After the ‘faff’ of packing and loading our kayaks with food and provisions for four days we set off downstream just before lunch on Saturday.
We were instantly in heaven, flowing moves, catching eddies and paddling the finest whitewater ever. We paddled about 750m of this until we encountered our first steep section. River wide boulder garden we opted to bank inspect before running a nice set of lines. We continued with similar water, becoming consistently harder as we moved downstream.
The rapids continued to steepen, with must make moves and lines as trees and siphons started to appear with regular occurrence. Moving slowly as inspections were nearly always mandatory we inched down the canyon.
With sunlight leaving and the canyon walls closing in we came across our first portage, technical with steep walls and slippery rocks we entered into our first set of must run rapids.
Shortly after tension started to grow as again we faced further portages and steepening walls. A small hamlet was spotted high on the right bank, just above a blind class 5-6 rapid. It was time to camp.
That evening discussion soon turned to who would run the rapid at first light and whether if entering, escape would be impossible. Lengthy debate was had and we all agreed a remote, dense jungle gorge was not the environment to lose a close friend in a wreckless decision.
Further inspection was needed although almost impossible we elected to portage with the idea of the ever increasing canyon walls encasing us within an un-runnable fall and without outside help being able to assist.
The job to portage was no small effort. Paul speaking spanish set off with bare essentials 5 km back upstream where we started the day before, meanwhile Pete, Spike and I hauled the boats from the canyon up towards the path whilst cutting through deep undergrowth. This was the start of a potential epic and major portage through the jungle.
Monday saw us return to the river in a much more suitable place with flowing rapids, continuous class 4 interspersed with the occasional class 5. Our pace quickened as we were able to again read and run most of the rapids. The walls did close in for a short while as we came close to Azul Mayo (the roadhead), giving us this amazing canyon feel in a friendlier setting, with help and access not to far away if we needed it. One of the rapids we named as ‘Fairy Glen South’, so similar to the Welsh classic with warm water and the sun beating down on us once again.
As the rapids began to ease we started to search out a campsite, looking for flat sand, trees to hang hammocks from and plenty of firewood, enabling us to cook up a feast and dry our wet kit after what had been the best day of remote kayaking ever.

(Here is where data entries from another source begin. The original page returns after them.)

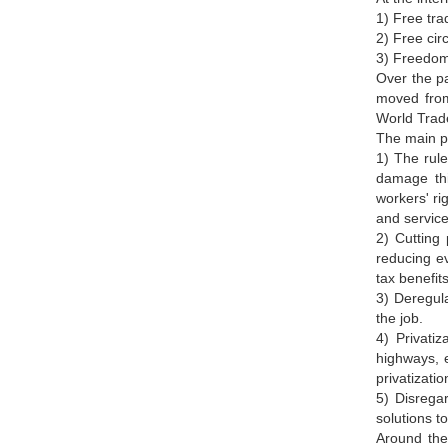
1) Free tra
2) Free circ
3) Freedom
Over the pa
moved from
World Trade
The main po
1) The rule
damage thi
workers' ri
and service
2) Cutting 
reducing e
tax benefit
3) Deregula
the job.
4) Privatization.تSell state-owned enterprises, goods and services to private investors. This include
highways, e
privatizati
5) Disregar
solutions t
Around the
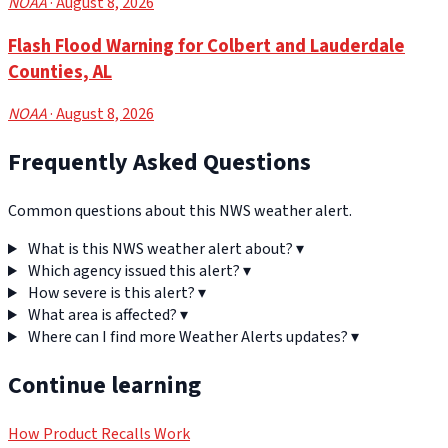
NOAA
· August 8, 2026
Flash Flood Warning for Colbert and Lauderdale
Counties, AL
NOAA
· August 8, 2026
Frequently Asked Questions
Common questions about this NWS weather alert.
What is this NWS weather alert about?
▾
Which agency issued this alert?
▾
How severe is this alert?
▾
What area is affected?
▾
Where can I find more Weather Alerts updates?
▾
Continue learning
How Product Recalls Work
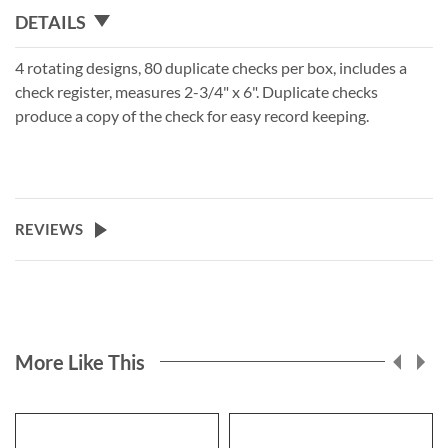
DETAILS
4 rotating designs, 80 duplicate checks per box, includes a
check register, measures 2-3/4" x 6". Duplicate checks
produce a copy of the check for easy record keeping.
REVIEWS
More Like This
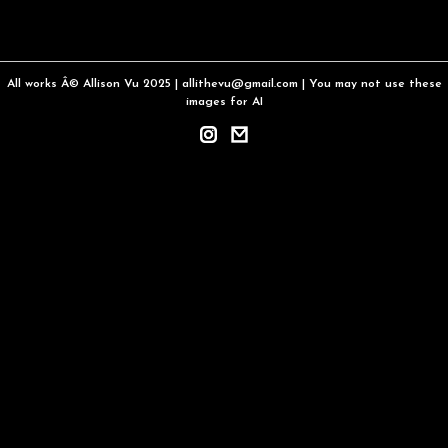
All works Â© Allison Vu 2025 | allithevu@gmail.com | You may not use these
images for AI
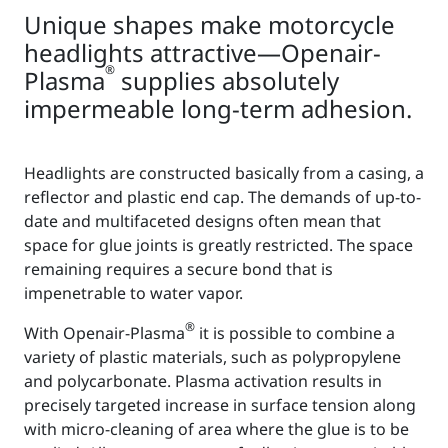
Unique shapes make motorcycle
headlights attractive—Openair-
®
Plasma
supplies absolutely
impermeable long-term adhesion.
Headlights are constructed basically from a casing, a
reflector and plastic end cap. The demands of up-to-
date and multifaceted designs often mean that
space for glue joints is greatly restricted. The space
remaining requires a secure bond that is
impenetrable to water vapor.
®
With Openair-Plasma
it is possible to combine a
variety of plastic materials, such as polypropylene
and polycarbonate. Plasma activation results in
precisely targeted increase in surface tension along
with micro-cleaning of area where the glue is to be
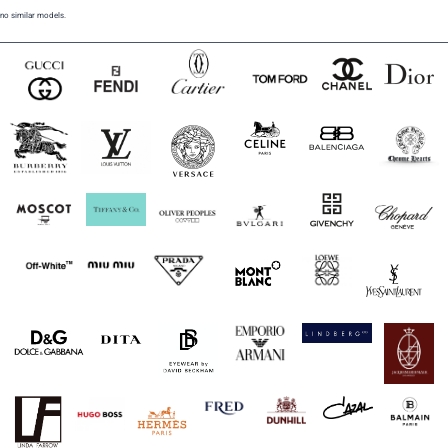
no similar models.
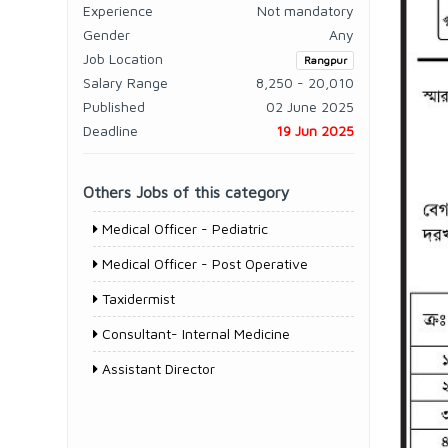
Experience
Not mandatory
Gender
Any
Job Location
Rangpur
Salary Range
8,250 - 20,010
Published
02 June 2025
Deadline
19 Jun 2025
Others Jobs of this category
Medical Officer - Pediatric
Medical Officer - Post Operative
Taxidermist
Consultant- Internal Medicine
Assistant Director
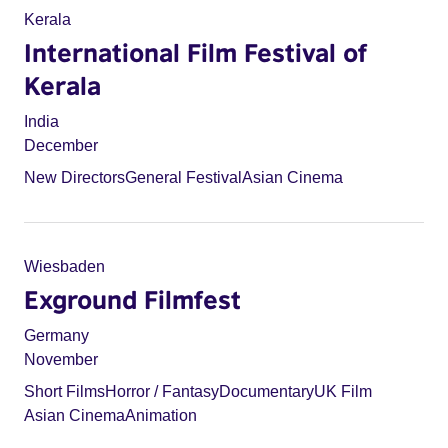
Kerala
International Film Festival of
Kerala
India
December
New Directors
General Festival
Asian Cinema
Wiesbaden
Exground Filmfest
Germany
November
Short Films
Horror / Fantasy
Documentary
UK Film
Asian Cinema
Animation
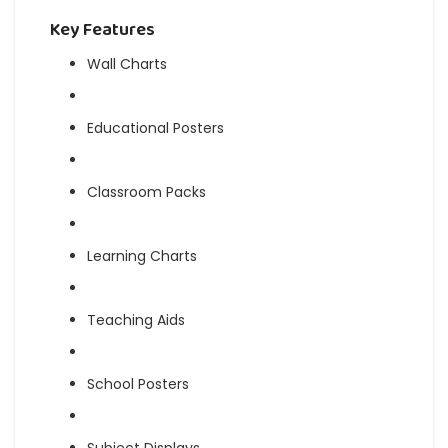
Key Features
Wall Charts
Educational Posters
Classroom Packs
Learning Charts
Teaching Aids
School Posters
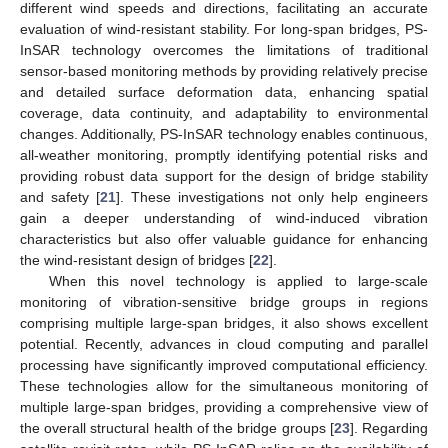
different wind speeds and directions, facilitating an accurate
evaluation of wind-resistant stability. For long-span bridges, PS-
InSAR technology overcomes the limitations of traditional
sensor-based monitoring methods by providing relatively precise
and detailed surface deformation data, enhancing spatial
coverage, data continuity, and adaptability to environmental
changes. Additionally, PS-InSAR technology enables continuous,
all-weather monitoring, promptly identifying potential risks and
providing robust data support for the design of bridge stability
and safety [
21
]. These investigations not only help engineers
gain a deeper understanding of wind-induced vibration
characteristics but also offer valuable guidance for enhancing
the wind-resistant design of bridges [
22
].
When this novel technology is applied to large-scale
monitoring of vibration-sensitive bridge groups in regions
comprising multiple large-span bridges, it also shows excellent
potential. Recently, advances in cloud computing and parallel
processing have significantly improved computational efficiency.
These technologies allow for the simultaneous monitoring of
multiple large-span bridges, providing a comprehensive view of
the overall structural health of the bridge groups [
23
]. Regarding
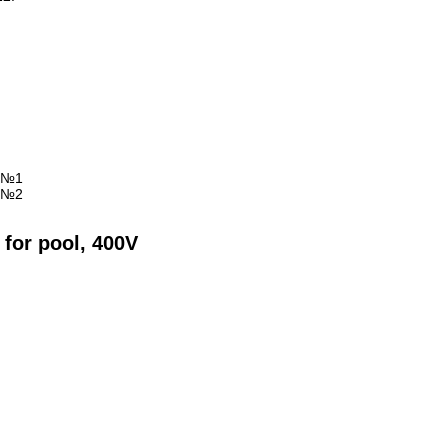
 for pool, 400V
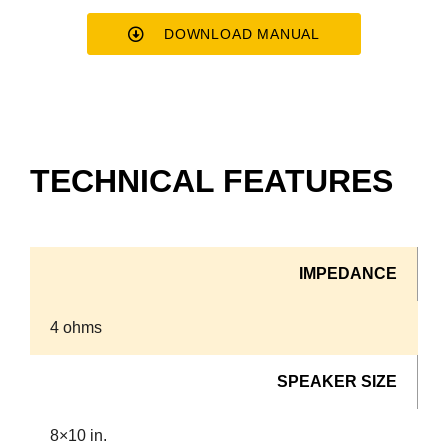
DOWNLOAD MANUAL
TECHNICAL FEATURES
IMPEDANCE
4 ohms
SPEAKER SIZE
8×10 in.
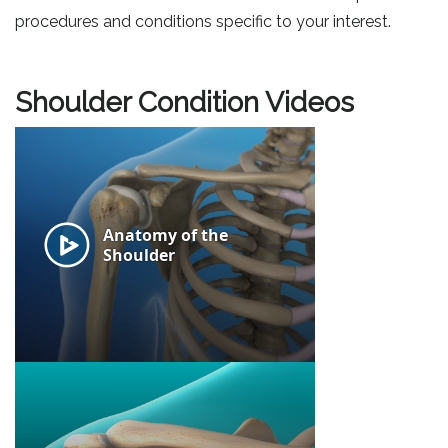
procedures and conditions specific to your interest.
Shoulder Condition Videos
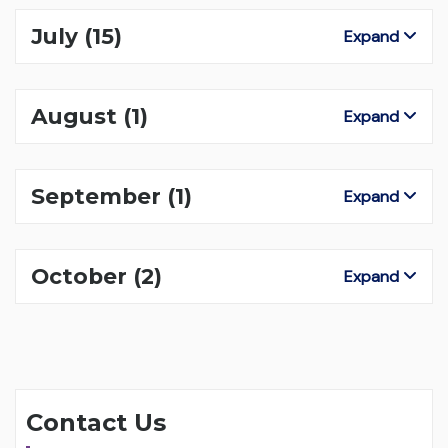
July
(15)
Expand
August
(1)
Expand
September
(1)
Expand
October
(2)
Expand
Contact Us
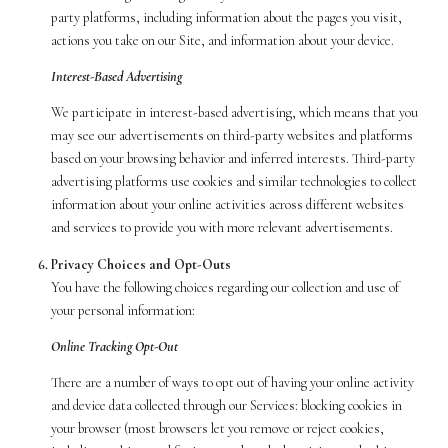
party platforms, including information about the pages you visit,
actions you take on our Site, and information about your device.
Interest-Based Advertising
We participate in interest-based advertising, which means that you
may see our advertisements on third-party websites and platforms
based on your browsing behavior and inferred interests. Third-party
advertising platforms use cookies and similar technologies to collect
information about your online activities across different websites
and services to provide you with more relevant advertisements.
Privacy Choices and Opt-Outs
You have the following choices regarding our collection and use of
your personal information:
Online Tracking Opt-Out
There are a number of ways to opt out of having your online activity
and device data collected through our Services: blocking cookies in
your browser (most browsers let you remove or reject cookies,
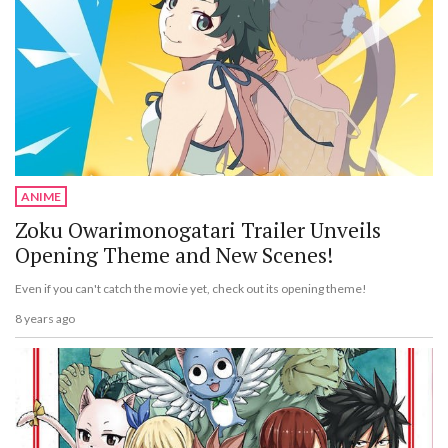
ANIME
Zoku Owarimonogatari Trailer Unveils
Opening Theme and New Scenes!
Even if you can't catch the movie yet, check out its opening theme!
8 years ago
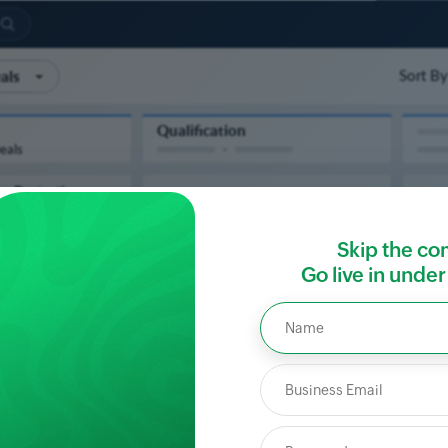
Skip the co
Go live in unde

Tuesday was now the final day and with gravel bed rapids becoming the norm progress was moving fast and we were eating the remaining 27 km easily until one slightly bigger rapid hit us hard, on the limit of read and run we got a real shake up and we finished in the pool smiling and giggling at an awesome class 4+ drop.Our mood again relaxed and we continued around the corner. Bad idea, we encountered a huge double tiered drop, easily class 5. Running the entry fall was ok but we opted for a slight chicken line to finish, looking towards a house eating pourover we were happy with our decision.